Face à ces données alarmantes, Wimoov, qui fait partie du Groupe SOS, met à disposition des collectivités une expertise visant à accroître la "mobilité inclusive", en accompagnant les publics les plus fragilisés – bénéficiaires du revenu de solidarité active (RSA), demandeurs d’emploi, seniors, jeunes, etc. Sur demande du département ou de France Travail par exemple, des "conseillers mobilité" de l’association "agglomèrent l’information" sur tous les dispositifs publics et privés disponibles sur un territoire pour pouvoir ensuite présenter toutes les solutions possibles aux bénéficiaires, explique Pierre Garcia. Ce dernier indique que 30.000 personnes sont accompagnées par les plateformes Wimoov qui sont présentes dans une cinquantaine de départements de métropole et d’outre-mer. L’association porte également, en lien avec trois territoires, le programme Terr’moov visant à lever les freins à la mobilité en zone rurale. 

Si la loi d'orientation des mobilités (LOM) prévoyait la mise en place de "plans d’actions communs en matière de mobilité solidaire", aujourd’hui "on est encore très loin de ça", déplore le responsable associatif. Le plus grand frein selon lui : "qui finance ?" Il ajoute que cette problématique est liée à l’éclatement du champ de compétence, nécessitant de mettre un grand nombre d’acteurs autour de la table pour avancer. 

Rompre l’isolement et accompagner les changements de comportements

Autorité organisatrice de la mobilité locale depuis 2021, la communauté de communes de Val de Drôme (CCVD) parvient de son côté à structurer progressivement sa politique, en partenariat notamment avec la région. En 2023, à partir d’un état des lieux, la CCVD se fixe plusieurs objectifs : lutter contre l’isolement des personnes en situation de précarité ou à mobilité réduite, des personnes âgées et des jeunes, diminuer l’impact carbone par le développement de l’intermodalité et d’alternatives crédibles à la mobilité individuelle, accompagner les changements de comportements. 

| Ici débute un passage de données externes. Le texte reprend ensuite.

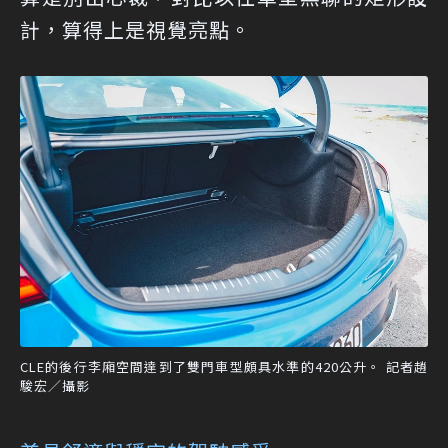
計，算得上是視覺亮點。
CLE的後行李廂空間達到了雙門車型頗具水準的420公升。 記者趙
駿宏／攝影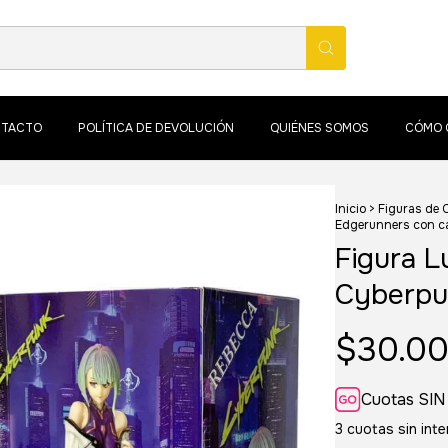
TACTO
POLÍTICA DE DEVOLUCIÓN
QUIÉNES SOMOS
CÓMO 
Inicio
>
Figuras de 
Edgerunners con c
Figura L
Cyberpu
$30.00
Cuotas SIN
3
cuotas sin int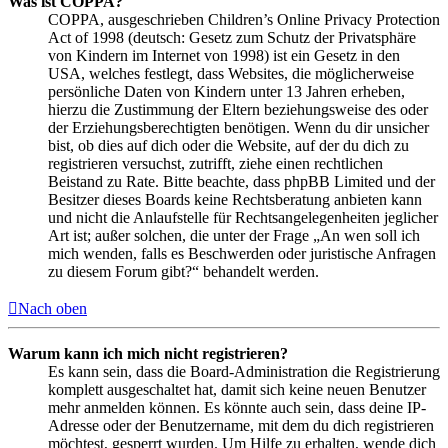
Was ist COPPA?
COPPA, ausgeschrieben Children’s Online Privacy Protection
Act of 1998 (deutsch: Gesetz zum Schutz der Privatsphäre
von Kindern im Internet von 1998) ist ein Gesetz in den
USA, welches festlegt, dass Websites, die möglicherweise
persönliche Daten von Kindern unter 13 Jahren erheben,
hierzu die Zustimmung der Eltern beziehungsweise des oder
der Erziehungsberechtigten benötigen. Wenn du dir unsicher
bist, ob dies auf dich oder die Website, auf der du dich zu
registrieren versuchst, zutrifft, ziehe einen rechtlichen
Beistand zu Rate. Bitte beachte, dass phpBB Limited und der
Besitzer dieses Boards keine Rechtsberatung anbieten kann
und nicht die Anlaufstelle für Rechtsangelegenheiten jeglicher
Art ist; außer solchen, die unter der Frage „An wen soll ich
mich wenden, falls es Beschwerden oder juristische Anfragen
zu diesem Forum gibt?“ behandelt werden.
Nach oben
Warum kann ich mich nicht registrieren?
Es kann sein, dass die Board-Administration die Registrierung
komplett ausgeschaltet hat, damit sich keine neuen Benutzer
mehr anmelden können. Es könnte auch sein, dass deine IP-
Adresse oder der Benutzername, mit dem du dich registrieren
möchtest, gesperrt wurden. Um Hilfe zu erhalten, wende dich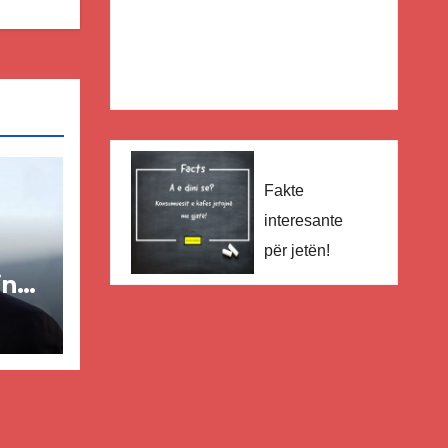
Fakte
interesante
për jetën!
in
ër
lisë
E-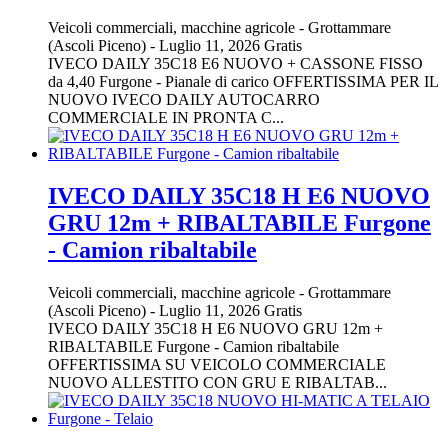
Veicoli commerciali, macchine agricole
-
Grottammare
(Ascoli Piceno)
-
Luglio 11, 2026
Gratis
IVECO DAILY 35C18 E6 NUOVO + CASSONE FISSO
da 4,40 Furgone - Pianale di carico OFFERTISSIMA PER IL
NUOVO IVECO DAILY AUTOCARRO
COMMERCIALE IN PRONTA C...
IVECO DAILY 35C18 H E6 NUOVO
GRU 12m + RIBALTABILE Furgone
- Camion ribaltabile
Veicoli commerciali, macchine agricole
-
Grottammare
(Ascoli Piceno)
-
Luglio 11, 2026
Gratis
IVECO DAILY 35C18 H E6 NUOVO GRU 12m +
RIBALTABILE Furgone - Camion ribaltabile
OFFERTISSIMA SU VEICOLO COMMERCIALE
NUOVO ALLESTITO CON GRU E RIBALTAB...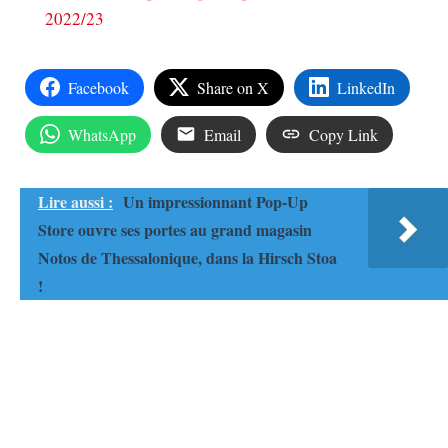
2022/23
Facebook
Share on X
LinkedIn
WhatsApp
Email
Copy Link
Lire aussi :
Un impressionnant Pop-Up
Store ouvre ses portes au grand magasin
Notos de Thessalonique, dans la Hirsch Stoa
!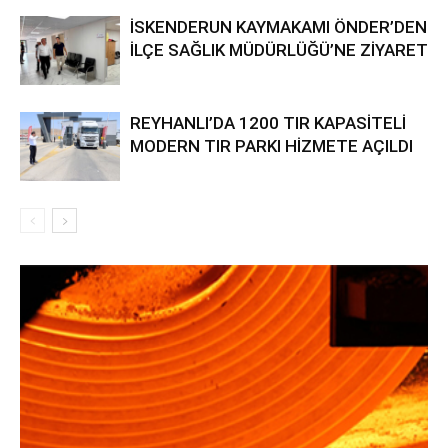
İSKENDERUN KAYMAKAMI ÖNDER’DEN
İLÇE SAĞLIK MÜDÜRLÜĞÜ’NE ZİYARET
REYHANLI’DA 1200 TIR KAPASİTELİ
MODERN TIR PARKI HİZMETE AÇILDI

"92% des ménages ont au moins une voiture et 50% au moins deux", alors même le covoiturage est déjà "bien développé" et que les habitants manifestent "un fort intérêt pour le vélo, malgré les dénivelés", explique Christine Marion, première vice-présidente de la CCVD. Location de vélos électriques, ateliers de "remise en selle" et de réparation vélo, mise en place d’un "réseau Pouce", expérimentation de l’autopartage… L’intercommunalité, en s’appuyant depuis plusieurs années sur l’association d’écomobilité Dromolib, cherche à agir au plus près des habitants, dans la "dentelle", pour répondre aux besoins de mobilité, tout en soulageant les budgets et en diminuant l’impact carbone des déplacements. 

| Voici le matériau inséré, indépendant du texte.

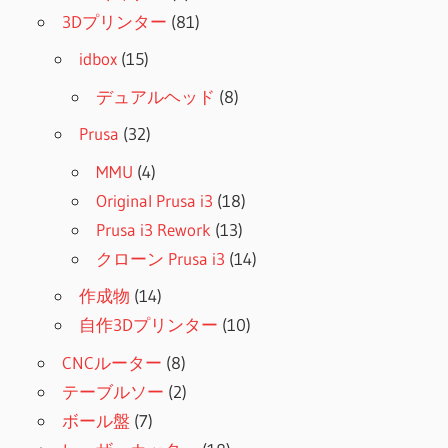
3Dプリンター
(81)
idbox
(15)
デュアルヘッド
(8)
Prusa
(32)
MMU
(4)
Original Prusa i3
(18)
Prusa i3 Rework
(13)
クローン Prusa i3
(14)
作成物
(14)
自作3Dプリンター
(10)
CNCルーター
(8)
テーブルソー
(2)
ボール盤
(7)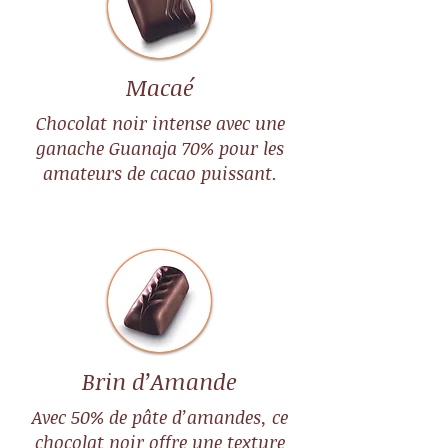
Macaé
Chocolat noir intense avec une
ganache Guanaja 70% pour les
amateurs de cacao puissant.
Brin d’Amande
Avec 50% de pâte d’amandes, ce
chocolat noir offre une texture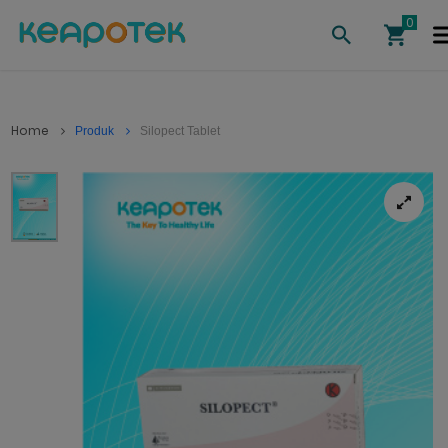
Home
Produk
Silopect Tablet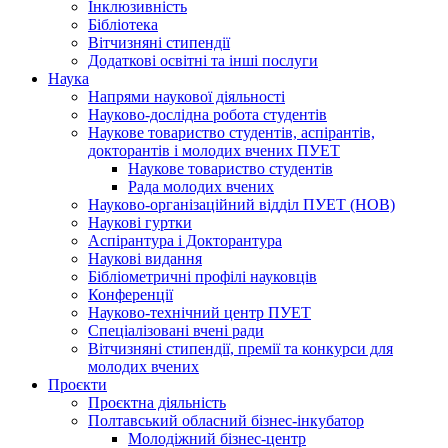
Інклюзивність
Бібліотека
Вітчизняні стипендії
Додаткові освітні та інші послуги
Наука
Напрями наукової діяльності
Науково-дослідна робота студентів
Наукове товариство студентів, аспірантів,
докторантів і молодих вчених ПУЕТ
Наукове товариство студентів
Рада молодих вчених
Науково-організаційний відділ ПУЕТ (НОВ)
Наукові гуртки
Аспірантура і Докторантура
Наукові видання
Бібліометричні профілі науковців
Конференції
Науково-технічний центр ПУЕТ
Спеціалізовані вчені ради
Вітчизняні стипендії, премії та конкурси для
молодих вчених
Проєкти
Проєктна діяльність
Полтавський обласний бізнес-інкубатор
Молодіжний бізнес-центр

Que l’on parle de mobilité ou d’alimentation (voir notre article), "on ne réussira pas la transition écologique juste sans la coopération de tous les acteurs, collectivités, acteurs économiques et habitants d’un territoire", conclut Marc Alphandéry, du Labo de l’ESS, à l’issue de la rencontre du Hub des Territoires. Il insiste sur la nécessité d’un accompagnement des personnes en situation de précarité et des territoires fragiles et d’un financement de l’innovation sociale, jugée indispensable pour prendre en compte le "facteur humain" de la transition écologique.

› Mobilité durable et inclusive : la Banque des Territoires accompagne le programme Tims

À l’occasion des Assises européennes de la transition énergétique, qui se sont tenues à Dunkerque en septembre dernier, la Banque des Territoires et le réseau Cler (au nom des partenaires du programme Tims), ont signé un partenariat. Sélectionnés dans le cadre d'un appel à manifestation d'intérêt, les 70 projets soutenus aujourd'hui par ce programme déploient depuis janvier 2024 des solutions de mobilité durable et inclusive adaptées aux spécificités des territoires, en fédérant les acteurs de la mobilité durable et solidaire, et en accompagnant les populations. Pour garantir la pérennité de ces dispositifs dans les territoires et sécuriser leur développement, la Banque des Territoires s’engage à accompagner les porteurs de projets afin de fiabiliser les modèles économiques et les montages juridiques et financiers de ces initiatives. Pour cela, elle mettra à leur disposition jusqu’en 2026 des moyens en ingénierie ainsi qu’un appui analytique et méthodologique dans l'optique d'accélérer le développement de la mobilité durable et inclusive partout en France.